Kilmer McCully, M.D. - Infections and Vulnerable Plaques - 2 of 2

kilmer__134By Kilmer McCully, M.D.

Homocysteine participates in the aggregation of lipoproteins by reacting with the protein to form cross-linkages, leading to aggregation, spontaneous precipitation and phagocytosis by macrophages to form foam cells. Thus in persons with elevated homocysteine levels, there is an increased ability of lipoproteins to form aggregates, leading to foam cell formation from macrophages by phagocytosis.

In addition, lipoproteins containing homocysteine have altered antigenic structure, leading to the formation of antibodies that complex with lipoproteins.

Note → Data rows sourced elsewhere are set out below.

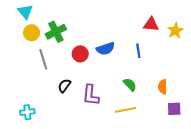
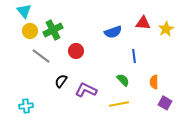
blue semicircle: (106, 49) -> (113, 32), moved
blue line: (138, 51) -> (134, 56), moved
gray line: (43, 59) -> (41, 56), turned -36
purple L-shape: (91, 95) -> (86, 90), turned 110
purple square: (174, 109) -> (165, 103), turned 32

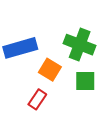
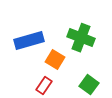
green square: (85, 81) -> (89, 85), moved, turned 36

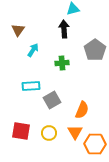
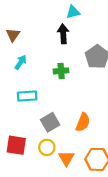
cyan arrow: (33, 50) -> (21, 62), moved
gray square: (52, 100) -> (50, 122), moved
orange triangle: (75, 132) -> (66, 158), moved

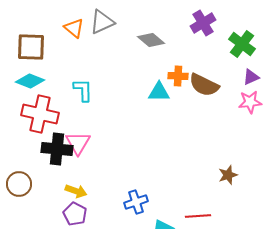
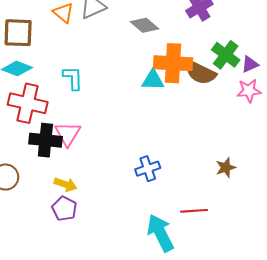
green cross: (242, 44) -> (226, 55), moved
orange cross: (178, 76) -> (173, 63), size x1.8
blue cross: (136, 202) -> (148, 169), moved

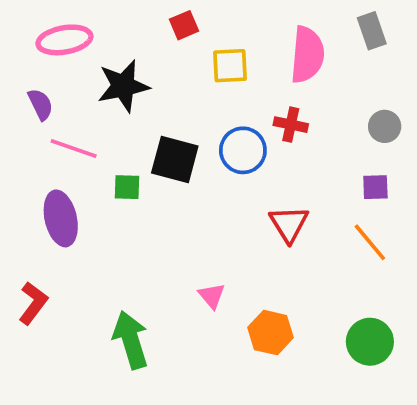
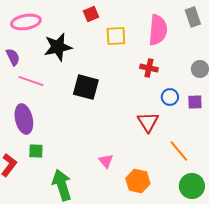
blue circle: (243, 150) -> (170, 97), moved, size x0.7
green square: (127, 187) -> (36, 151), moved
orange line: (370, 242) -> (179, 151), moved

A similar process has been identified with lipoproteins within foam cells, since oxidation reactions create modified or oxidized lipoproteins that incite autoantibody formation. In the presence of invading micro-organisms, the complexes with lipoproteins theoretically become enlarged and subject to precipitation and phagocytosis by macrophages.

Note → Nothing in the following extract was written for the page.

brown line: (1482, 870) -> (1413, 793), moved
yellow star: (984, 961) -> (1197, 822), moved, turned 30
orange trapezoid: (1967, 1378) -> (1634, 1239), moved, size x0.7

This leads to the concept of the creation of vulnerable plaques within arteries. In the case of a massive invasion of micro-organisms, or when the immune system is impaired, the complexes of micro-organisms with lipoproteins, enhanced by the effect of excess homocysteine, obstruct the vasa vasorum, the small arterioles, venules and capillaries that normally nourish the wall of the artery.

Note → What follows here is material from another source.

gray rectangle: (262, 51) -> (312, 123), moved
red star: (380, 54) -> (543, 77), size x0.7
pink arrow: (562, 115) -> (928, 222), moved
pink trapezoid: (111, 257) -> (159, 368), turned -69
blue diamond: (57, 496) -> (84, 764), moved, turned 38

Obstruction of the blood flow causes ischemia of the artery wall ( lack of blood supply ), increasing the tendency to cell death and rupture of the capillaries. These large complexes are phagocytosed by macrophages to form foam cells that accumulate, initially in the adventitia, but then migrating into the intima, where lipoproteins, inflammatory cells, and lipid deposits, including cholesterol, accumulate.

This process is probably increased and enhanced in cases where autoantibodies are formed to homocysteinylated lipoproteins and oxidized lipoproteins. The result is a vulnerable plaque that by rupturing causes thrombosis, obstruction of the arterial lumen, and death of the heart, brain, kidney or other tissue supplied by the artery.

The vasa vasorum are functionally end arteries, since flow ceases at the point where the pressure within these blood vessels is opposed by the pressure within the arterial lumen. Thus, the process of plaque formation is potentially enhanced in areas of increased blood pressure, such as disrupted laminar flow, turbulence, angulation of arterial lumen, and increased systemic pressure. In fact, these are the areas in the arteries where vulnerable plaques are most commonly observed.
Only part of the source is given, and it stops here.